Judul : Atheis
Penulis : Achdiat K. Miharja
Penerbit : Balai Pustaka (2005, cetakan ke 27)
Tebal Buku : 232 halaman
ISBN : 979–407-158–4
Achdiat Karta Miharja seorang sastrawan Indonesia yang lahir pada tahun 1911 dan meninggal pada usia 99 tahun. Beliau pernah menjadi redaktur di Balai Pustaka, Bintang Timur, Pujangga Baru, Konfrontasi, dan Majalah Gelombang Zaman. Novel Atheis ini memperoleh penghargaan tahunan pemerintah pada 1969. R.J. Maguire menerjemahkan novel ini ke bahasa Inggris tahun 1972 dan Sjumandjaja mengangkat ke layar lebar pada tahun 1974 dengan judul yang sama.
Buku yang sedikit menyenggol pada zaman kolonial ini menceritakan tentang faham-faham yang berlaku di suatu daerah. Di daerah pedalaman yang masih percaya adanya roh gentayangan, sulit dipengaruhi perkembangan zaman. Mereka pemilik tanah yang luas, para pengolahnya para kaum-kaum Borjuis.
Tokoh utama pada buku Atheis ini, dulunya adalah seseorang yang mempercayai adanya Tuhan dan agama ̶̶ sebelum ia menemukan manusia-manusia modern. Ia percaya bahwa agama tidak dibutuhkan. Ia melihat orang-orang Borjuis yang senantiasa merenggut kekayaan warga Proletar waktu itu. Hanya 10% keuntungan yang diberikan kepada pemilik tanah asli.
Buku tentang seorang pemuda dari lereng gunung ini, mengulas bagaimana prinsip hidup bergulat dengan realitas. Ketidaksengajaan Hasan ̶̶ tokoh utama ̶̶ bertemu Rusli ̶̶ teman semasa kecilnya ̶̶ mengakibatkan Hasan jarang melaksanakan sembahyang dan ritual-ritual keagamaan lainnya. Dengan keberadaan Kartini di rumah Rusli, menjadikan Hasan sering menemui Rusli.
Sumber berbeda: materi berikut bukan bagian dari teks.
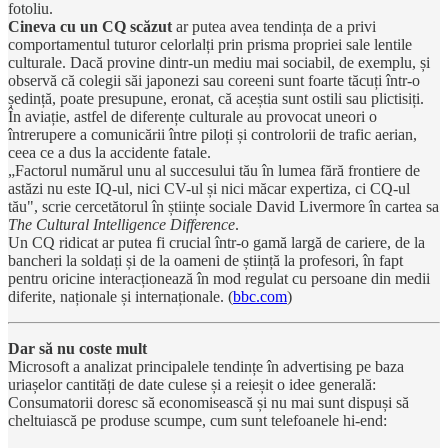
fotoliu.
Cineva cu un CQ scăzut
ar putea avea tendința de a privi
comportamentul tuturor celorlalți prin prisma propriei sale lentile
culturale. Dacă provine dintr-un mediu mai sociabil, de exemplu, și
observă că colegii săi japonezi sau coreeni sunt foarte tăcuți într-o
ședință, poate presupune, eronat, că aceștia sunt ostili sau plictisiți.
În aviație, astfel de diferențe culturale au provocat uneori o
întrerupere a comunicării între piloți și controlorii de trafic aerian,
ceea ce a dus la accidente fatale.
„Factorul numărul unu al succesului tău în lumea fără frontiere de
astăzi nu este IQ-ul, nici CV-ul și nici măcar expertiza, ci CQ-ul
tău", scrie cercetătorul în științe sociale David Livermore în cartea sa
The Cultural Intelligence Difference
.
Un CQ ridicat ar putea fi crucial într-o gamă largă de cariere, de la
bancheri la soldați și de la oameni de știință la profesori, în fapt
pentru oricine interacționează în mod regulat cu persoane din medii
diferite, naționale și internaționale. (
bbc.com
)
Dar să nu coste mult
Microsoft a analizat principalele tendințe în advertising pe baza
uriașelor cantități de date culese și a reieșit o idee generală:
Consumatorii doresc să economisească și nu mai sunt dispuși să
cheltuiască pe produse scumpe, cum sunt telefoanele hi-end: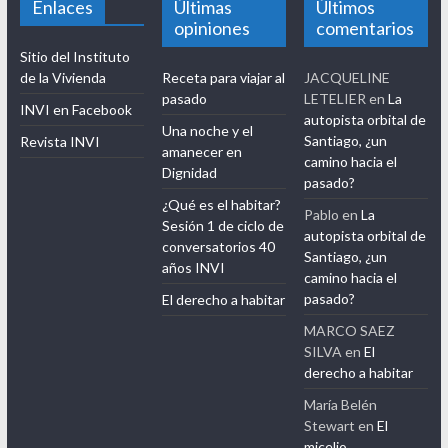
Blog INVI
Este Blog tiene el propósito de establecer redes de colaboración
y fortalecer la vinculación con el medio del Instituto de la
Vivienda de la Universidad de Chile.
Enlaces
Últimas
Últimos
opiniones
comentarios
Sitio del Instituto
de la Vivienda
Receta para viajar al
JACQUELINE
pasado
LETELIER
en
La
INVI en Facebook
autopista orbital de
Una noche y el
Santiago, ¿un
Revista INVI
amanecer en
camino hacia el
Dignidad
pasado?
¿Qué es el habitar?
Pablo
en
La
Sesión 1 de ciclo de
autopista orbital de
conversatorios 40
Santiago, ¿un
años INVI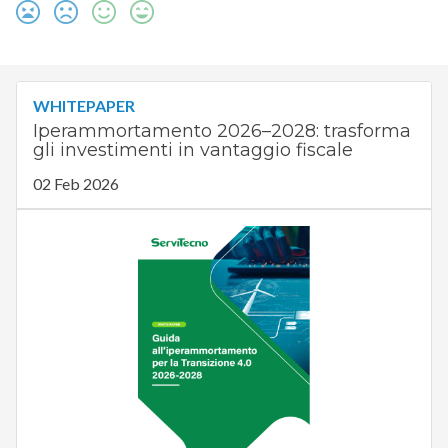
WHITEPAPER
Iperammortamento 2026–2028: trasforma
gli investimenti in vantaggio fiscale
02 Feb 2026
Kartini adalah seorang wanita cantik yang dipaksa kawin dengan rentenir Arab kaya raya. Perkawinan itu disebabkan ibunya yang melarat dan hutangnya membubung tinggi. Kartini menjadi orang yang kaya raya karena harta peninggalan suaminya, begitu juga dengan Rusli. Rusli adalah pemuda yang bekerja keras. Keduanya hidup sederhana dengan teman-teman yang tidak sedikit. Sedangkan Hasan adalah anak dari orang tua yang miskin dan pekerjaannya pun belum menghasilkan uang yang cukup.
Pernah Rusli mengundang Hasan makan malam di rumahnya. Kemudian Kartini memesan makanan di kedai milik Tionghoa. Dengan melinting rokok kawungnya, Rusli membicarakan perjalanan kerjanya ia juga banyak bergaul dengan kaum pergerakan dari segala bangsa.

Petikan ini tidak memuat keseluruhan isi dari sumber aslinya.